The reason why order did not matter is that we have used what is called an "inner join". Only the rows that have matching values in both tables are selected.
When we do a left join, we take the entire table on the left (i.e. the first one in the join clause) and then only the matching rows from the right table.
Let’s find the average land size of the houses in each region.

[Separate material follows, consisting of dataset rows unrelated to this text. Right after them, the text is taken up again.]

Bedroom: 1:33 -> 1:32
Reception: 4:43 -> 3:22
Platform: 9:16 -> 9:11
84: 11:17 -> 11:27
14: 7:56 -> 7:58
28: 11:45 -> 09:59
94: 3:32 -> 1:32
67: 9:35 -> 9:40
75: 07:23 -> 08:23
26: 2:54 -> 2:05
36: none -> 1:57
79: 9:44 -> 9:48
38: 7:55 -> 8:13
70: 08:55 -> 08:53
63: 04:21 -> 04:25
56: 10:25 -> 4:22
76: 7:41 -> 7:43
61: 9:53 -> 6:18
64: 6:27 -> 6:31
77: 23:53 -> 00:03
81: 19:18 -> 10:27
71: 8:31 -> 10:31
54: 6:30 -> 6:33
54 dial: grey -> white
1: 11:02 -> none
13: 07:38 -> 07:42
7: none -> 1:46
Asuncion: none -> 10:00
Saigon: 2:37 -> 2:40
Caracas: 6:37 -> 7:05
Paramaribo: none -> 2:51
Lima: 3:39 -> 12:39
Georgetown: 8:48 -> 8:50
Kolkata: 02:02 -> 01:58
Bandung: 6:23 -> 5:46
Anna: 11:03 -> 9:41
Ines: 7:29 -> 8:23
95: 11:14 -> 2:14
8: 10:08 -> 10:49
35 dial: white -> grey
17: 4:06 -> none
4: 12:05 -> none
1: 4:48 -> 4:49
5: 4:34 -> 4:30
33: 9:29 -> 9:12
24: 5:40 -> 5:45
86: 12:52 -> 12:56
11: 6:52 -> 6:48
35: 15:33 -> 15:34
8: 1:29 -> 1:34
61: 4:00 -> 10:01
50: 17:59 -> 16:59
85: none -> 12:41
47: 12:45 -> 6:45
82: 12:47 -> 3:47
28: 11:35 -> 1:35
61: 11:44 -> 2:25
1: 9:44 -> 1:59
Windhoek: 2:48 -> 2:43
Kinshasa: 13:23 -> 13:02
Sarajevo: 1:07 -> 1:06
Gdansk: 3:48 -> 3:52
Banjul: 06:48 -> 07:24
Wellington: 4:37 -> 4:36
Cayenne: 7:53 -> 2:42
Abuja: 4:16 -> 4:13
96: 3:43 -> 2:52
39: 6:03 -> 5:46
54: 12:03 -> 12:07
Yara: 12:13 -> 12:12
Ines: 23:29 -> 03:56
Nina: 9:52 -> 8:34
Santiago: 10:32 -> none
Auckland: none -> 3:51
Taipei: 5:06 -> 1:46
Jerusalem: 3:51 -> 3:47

SELECT regionname, ROUND(AVG(landsize)) AS avg_landsize FROM location INNER JOIN houses ON location.houseid = houses.houseid GROUP BY regionname;
regionname | avg_landsize
---------------------------+--------------
Eastern Metropolitan | 634
Western Metropolitan | 494
South-Eastern Metropolitan | 614
Southern Metropolitan | 509
Western Victoria | 656
Eastern Victoria | 2950
Northern Metropolitan | 569
Northern Victoria | 3355
The syntax is the same except that we write "left join" instead of "join". Please keep in mind that the order of the table names in the join clause matters when we use left or right join.
There is no need to explicitly mention the right join because it can be converted to a left join just by switching the table names.
Example 6
We also have the "full outer join" which includes the matching rows from both tables, and also the rows that do not match.
Let’s find the price of the houses that includes the word "park" in its address and has more than 4 rooms.
sonery=# SELECT (price/1000000) AS price_million, address FROM houses FULL OUTER JOIN location ON houses.houseid = location.houseid WHERE address LIKE '%Park%' AND rooms >4;
price_million | address
---------------+-------------
2.1 | 21 Park Rd
2.3 | 119 Park St
2 | 52 Park Rd
In our case, the type of join does not actually matter because both tables contain every house id. However, there will be cases where we need to use left or outer joins. Thus, it is important to know how they work.
Conclusion
We have done 6 examples to demonstrate how joins work. The data we need to retrieve from a relational database is typically spread out to multiple tables. Thus, it is very important to have a comprehensive understanding of SQL joins.
Thank you for reading. Please let me know if you have any feedback.